Enfim, o maior mérito de Tania de Luca está em reler a revista a partir de seus diferentes ângulos de análise. No entanto, o acerto do recorte carrega também armadilhas. A autora dá tal centralidade à publicação que acaba por condicionar, em alguns momentos, todos os embates a esse local. Principalmente quando o livro se remete ao tema racial, fica difícil discernir entre a produção local e o debate realizado alhures. Além disso, ilumina-se de tal maneira o cenário selecionado que mal se percebe como a publicação também funcionava como veículo em que se escoavam temas e perspectivas presentes de forma anterior, e talvez mais complexa, em outros estabelecimentos. A análise ganharia em amplidão se estabelecesse relações mais evidentes com a reflexão que se realizava em outras instituições, como as faculdades de medicina e de direito, os museus de etnografia de onde provinha boa parte desses mesmos intelectuais.

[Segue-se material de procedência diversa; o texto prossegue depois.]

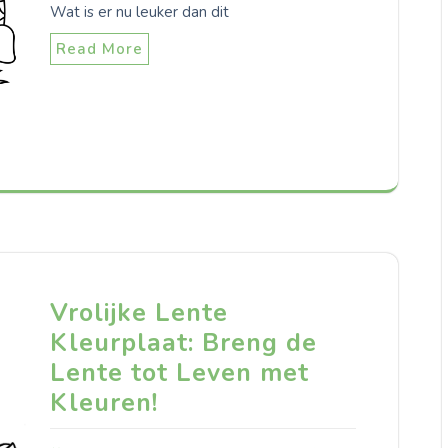
Wat is er nu leuker dan dit
Read More
Vrolijke Lente
Kleurplaat: Breng de
Lente tot Leven met
Kleuren!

No contexto paulista, mais particularmente, é relevante a atuação do Instituto Histórico e Geográfico de São Paulo, que, ao questionar a preponderância carioca nessas searas, passava a definir a história do país como um empreendimento paulista e de seus bandeirantes. Isso para não falar da Escola de Direito ou do Museu Paulista, que pretendiam acumular para São Paulo símbolos de cultura e de tradição, até então monopolizados pelos centros do Rio. Nesses estabelecimentos o debate, ora mais darwinista, ora mais liberal, dividiu essa intelectualidade que sempre acreditou que fazer ciência era imiscuir-se, diretamente, nos destinos da nação.
Colocada assim, em contexto, a "Revista do Brasil" talvez diga ainda mais. Fala de forma exponencial da afirmação de uma nova hegemonia cultural e de uma geração que fez a cama, mas não puxou os lençóis. Nada como a modernidade cantada antes de seus mais conhecidos sinaleiros.


Lilia Moritz Schwarcz é professora de antropologia na USP e autora de "As Barbas do Imperador" (Companhia das Letras).